▶ What you are asked to do: Using the records below, repeat exactly the lines from the one holding "Если х>0, то у>0; если х<0, то у<0." through the one holding "Свернуть / развернуть всё", both ends included, and no others.

━━━ Provided data ━━━

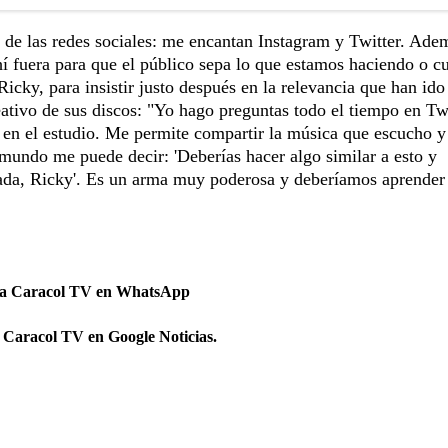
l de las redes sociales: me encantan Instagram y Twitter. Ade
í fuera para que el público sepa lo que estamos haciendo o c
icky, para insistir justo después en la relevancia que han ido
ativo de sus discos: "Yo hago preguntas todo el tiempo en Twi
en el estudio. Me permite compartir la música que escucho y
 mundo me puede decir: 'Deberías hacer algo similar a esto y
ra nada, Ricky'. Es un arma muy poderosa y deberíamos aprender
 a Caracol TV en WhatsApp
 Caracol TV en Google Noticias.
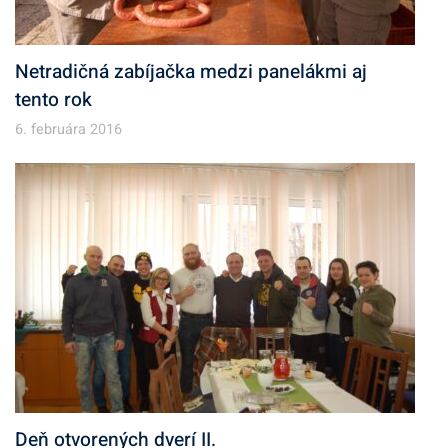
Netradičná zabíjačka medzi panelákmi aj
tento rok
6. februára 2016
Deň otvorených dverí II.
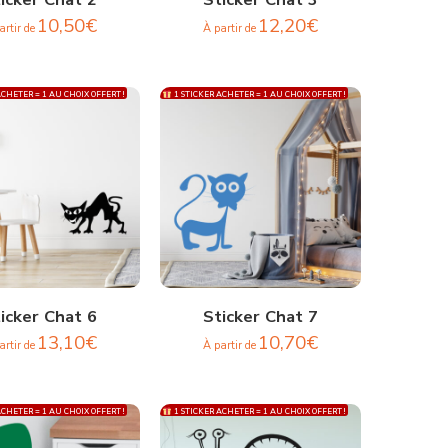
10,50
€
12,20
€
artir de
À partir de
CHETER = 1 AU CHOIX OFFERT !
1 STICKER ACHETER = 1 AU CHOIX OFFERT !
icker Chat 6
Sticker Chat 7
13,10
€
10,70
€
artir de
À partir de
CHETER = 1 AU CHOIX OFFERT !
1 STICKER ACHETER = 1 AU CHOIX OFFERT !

━━━
━━━ Provided data ━━━

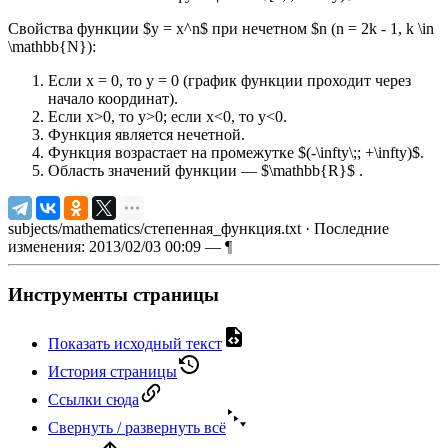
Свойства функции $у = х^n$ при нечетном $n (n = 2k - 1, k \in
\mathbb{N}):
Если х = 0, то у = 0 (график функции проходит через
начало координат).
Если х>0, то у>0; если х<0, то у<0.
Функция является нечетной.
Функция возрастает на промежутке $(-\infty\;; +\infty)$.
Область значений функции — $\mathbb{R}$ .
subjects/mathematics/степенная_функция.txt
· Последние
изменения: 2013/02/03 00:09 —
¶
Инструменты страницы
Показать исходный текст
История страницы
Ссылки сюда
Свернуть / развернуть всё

━━━
━━━ Provided data ━━━

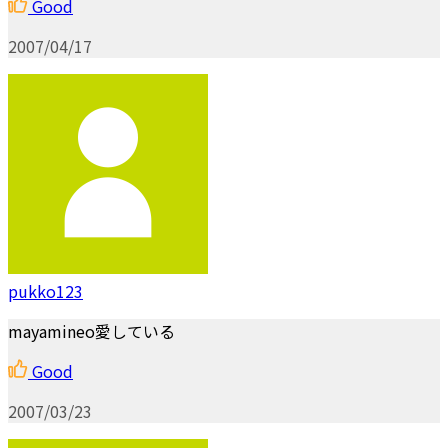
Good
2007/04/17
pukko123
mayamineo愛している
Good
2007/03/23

━━━

▶ The answer:
Если х>0, то у>0; если х<0, то у<0.
Функция является нечетной.
Функция возрастает на промежутке $(-\infty\;; +\infty)$.
Область значений функции — $\mathbb{R}$ .
subjects/mathematics/степенная_функция.txt
· Последние
изменения: 2013/02/03 00:09 —
¶
Инструменты страницы
Показать исходный текст
История страницы
Ссылки сюда
Свернуть / развернуть всё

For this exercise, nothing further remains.